Update 12.01.2018 12:42 Uhr

Inzwischen ist auch die Firefox-Version des Anti Miner nicht mehr bei den Mozilla-Add-ons zu finden. Die Ursache bleibt unklar. ComputerBase hat derweil die Version 1.1.5 des Chrome-Plugins in einer Sandbox-Umgebung geprüft und konnte keine Auffälligkeiten feststellen. Es ist aber möglich, dass noch eine jüngere Version im Umlauf war.

Weder die auf Github angegebene Website noch die E-Mail-Adresse der Entwickler ist erreichbar.

Anti Miner 1.15 zeigt kein auffälliges Verhalten
Anti Miner 1.15 zeigt kein auffälliges Verhalten
Update 06.01.2018 15:04 Uhr

Eine Prüfung des Quellcodes von Anti Miner für Chrome hat keine verdächtigen Codezeilen offenbart, die auf ein verdecktes Kryptomining hinweisen. Einige Nutzer berichten auch, dass sie keine ungewöhnlich hohe CPU-Last mit dem Plugin beobachten konnten.

Unklar bleibt, warum es bei anderen Anwendern zu hoher CPU-Last kommt und warum Anti Miner aus dem Chrome Web Store entfernt wurde.

Aus dem Web Store von Google ist Anti Miner bereits verschwunden. Sämtliche Download-Links führen ins Leere. ComputerBase hat den Link zu dem Browser-Plugin dennoch vorsorglich aus dem Ende November veröffentlichten Bericht zum Drive-by-Kryptomining entfernt.

Ein Screenshot von ComputerBase-Leser Julz2k belegt, dass das Chrome-Plugin Anti Miner eine sehr hohe CPU-Last erzeugt. Dies allein ist zwar noch kein Beleg dafür, dass das Tool im Hintergrund selbst Kryptowährungen schürft, doch ist das Verhalten eindeutig auffällig. Ein reddit-Nutzer hat die gleiche Beobachtung gemacht und vermutet, dass das Tool genau das Gegenteil von seiner eigentlichen Aufgabe bewirkt.

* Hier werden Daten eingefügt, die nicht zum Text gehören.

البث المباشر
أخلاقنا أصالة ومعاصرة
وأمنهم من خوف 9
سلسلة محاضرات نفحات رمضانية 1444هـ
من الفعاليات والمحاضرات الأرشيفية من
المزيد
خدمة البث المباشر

Der Screenshot belegt, dass Anti Miner eine hohe CPU-Last erzeugt
Der Screenshot belegt, dass Anti Miner eine hohe CPU-Last erzeugt (Bild: Julian Knauth)

Eine genaue Analyse des Plugins war noch nicht möglich. Dennoch rät die Redaktion aufgrund des fragwürdigen Verhaltens vorerst von der Nutzung ab. Dafür, dass das Tool aus dem Chrome Web Store genommen wurde, gibt es sicher einen guten Grund. Laut Chromebeat wird das Plugin von über 50.000 Anwendern genutzt.

Hinweise darauf, dass sich auch die Firefox-Version des Plugins verdächtig verhält, gibt es bisher keine. Bei Mozilla wird Anti Miner zur Stunde noch zum Download angeboten.

Die Redaktion bedankt sich an dieser Stelle bei ComputerBase-Leser „Julz2k“ für den Hinweis!